Exercise prompt: Transcribe the listing below exactly, without pictures.

Information provided:
━━━━

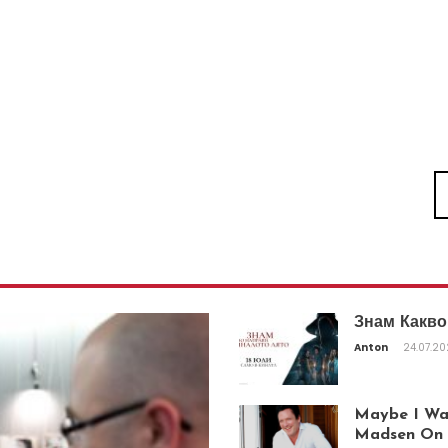
Знам Какво
Anton
24.07.2
Maybe I Was
Madsen On T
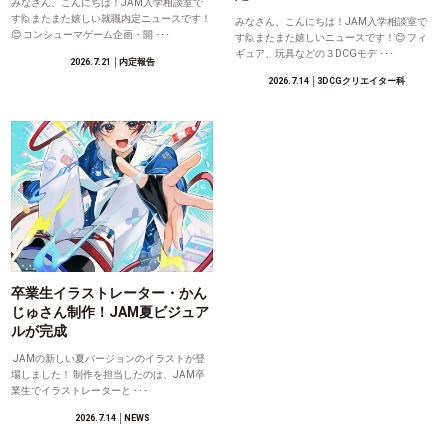
みなさん、こんにちは！JAM入学相談室で
す🙋またまた嬉しい就職内定ニュースです！
みなさん、こんにちは！JAM入学相談室で
😊 コンシューマゲーム企画・開 ･･･
す🙋またまた嬉しいニュースです！😊 フィ
ギュア、玩具などの３DCGモデ ･･･
2026.7.21
│内定報告
2026.7.14
│3DCGクリエイター科
卒業生イラストレーター・かん
じゅさん制作！JAM夏ビジュア
ルが完成
JAMの新しい夏バージョンのイラストが登
場しました！ 制作を担当したのは、JAM卒
業生でイラストレーターと ･･･
2026.7.14
│NEWS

━━━━

Written reply:
Знам Какво
Anton
24.07.2
Maybe I Was
Madsen On T
みなさん、こんにちは！JAM入学相談室で
す🙋またまた嬉しい就職内定ニュースです！
みなさん、こんにちは！JAM入学相談室で
😊 コンシューマゲーム企画・開 ･･･
す🙋またまた嬉しいニュースです！😊 フィ
ギュア、玩具などの３DCGモデ ･･･
2026.7.21
│内定報告
2026.7.14
│3DCGクリエイター科
卒業生イラストレーター・かん
じゅさん制作！JAM夏ビジュア
ルが完成
JAMの新しい夏バージョンのイラストが登
場しました！ 制作を担当したのは、JAM卒
業生でイラストレーターと ･･･
2026.7.14
│NEWS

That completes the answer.